Port and network requirements

While using CDH clusters or CDP Private Cloud Base clusters, make sure that the following ports are open and accessible on the source hosts to allow communication between the source on-premises cluster and CDP.

Service Default Port On-premises source cluster CDP Data Lake Description
Cloudera Manager Admin Console HTTP 7180 Primary node Primary node Incoming port. Open on the source cluster to enable Data lake Cloudera Manager to communicate to the on-premises Cloudera Manager.
HDFS NameNode 8020 Primary node Primary node Used by HDFS and Hive replication to communicate from destination HDFS and MapReduce hosts to source HDFS NameNode(s).
Key Management Server (KMS) 16000 Primary node Primary node Required for replication of encrypted data. Uses tcp protocol.

Applies to both Java KeyStore KMS and Key Trustee KMS. For more information, see Migrating Keys.
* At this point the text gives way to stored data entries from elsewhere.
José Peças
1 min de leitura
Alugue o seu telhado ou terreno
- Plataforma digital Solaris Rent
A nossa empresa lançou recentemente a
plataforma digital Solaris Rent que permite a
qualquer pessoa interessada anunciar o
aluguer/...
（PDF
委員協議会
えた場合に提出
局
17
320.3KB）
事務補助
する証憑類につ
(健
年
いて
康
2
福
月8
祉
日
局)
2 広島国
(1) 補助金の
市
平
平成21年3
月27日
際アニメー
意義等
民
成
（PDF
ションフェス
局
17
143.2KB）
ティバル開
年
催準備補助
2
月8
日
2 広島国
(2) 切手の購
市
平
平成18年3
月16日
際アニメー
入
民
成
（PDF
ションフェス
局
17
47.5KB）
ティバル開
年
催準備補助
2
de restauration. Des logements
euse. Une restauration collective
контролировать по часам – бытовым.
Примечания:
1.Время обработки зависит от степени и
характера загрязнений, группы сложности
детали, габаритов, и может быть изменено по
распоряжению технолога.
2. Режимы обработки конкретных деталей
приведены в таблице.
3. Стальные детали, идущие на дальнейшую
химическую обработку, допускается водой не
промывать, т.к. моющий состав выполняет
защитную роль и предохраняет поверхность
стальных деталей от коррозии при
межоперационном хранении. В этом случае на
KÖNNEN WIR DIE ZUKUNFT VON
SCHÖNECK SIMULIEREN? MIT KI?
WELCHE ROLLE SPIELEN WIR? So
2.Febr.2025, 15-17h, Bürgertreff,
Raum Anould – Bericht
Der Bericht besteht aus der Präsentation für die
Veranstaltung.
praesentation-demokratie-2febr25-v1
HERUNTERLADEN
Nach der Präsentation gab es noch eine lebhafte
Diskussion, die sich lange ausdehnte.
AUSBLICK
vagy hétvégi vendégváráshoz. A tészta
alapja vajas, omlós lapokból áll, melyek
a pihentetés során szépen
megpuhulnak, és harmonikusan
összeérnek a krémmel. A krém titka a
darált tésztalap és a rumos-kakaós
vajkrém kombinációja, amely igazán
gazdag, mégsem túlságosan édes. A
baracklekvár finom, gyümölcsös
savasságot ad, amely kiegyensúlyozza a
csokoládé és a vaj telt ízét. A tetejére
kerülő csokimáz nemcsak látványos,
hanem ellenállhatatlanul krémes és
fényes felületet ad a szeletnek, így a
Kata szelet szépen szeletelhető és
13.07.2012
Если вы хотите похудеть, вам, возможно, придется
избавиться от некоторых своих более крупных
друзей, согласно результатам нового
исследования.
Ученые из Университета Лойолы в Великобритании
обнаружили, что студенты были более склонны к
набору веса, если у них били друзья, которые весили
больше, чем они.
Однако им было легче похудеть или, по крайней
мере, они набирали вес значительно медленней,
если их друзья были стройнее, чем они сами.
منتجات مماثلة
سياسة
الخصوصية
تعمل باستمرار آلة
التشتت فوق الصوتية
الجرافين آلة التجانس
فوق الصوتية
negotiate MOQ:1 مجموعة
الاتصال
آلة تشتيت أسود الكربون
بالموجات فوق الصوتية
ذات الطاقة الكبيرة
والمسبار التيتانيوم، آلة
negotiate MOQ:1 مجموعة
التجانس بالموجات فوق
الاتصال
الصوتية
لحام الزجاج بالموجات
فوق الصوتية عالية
HDFS DataNode 50010 Primary node Primary node Used by HDFS and Hive replication to communicate from destination HDFS and MapReduce hosts to source HDFS DataNode(s).
WebHDFS 50070 Primary node Primary node Used when DistCp and WebHDFS to copy data between a secure cluster and an insecure cluster. Web UI is used to look at the current status of HDFS and explore file systems.
YARN Resource Manager 8032 Primary node Primary node Used to access the YARN ResourceManager.
Hive Metastore 9083 Primary node Primary node Used for Hive/Impala replication to query or access Hive Metastore.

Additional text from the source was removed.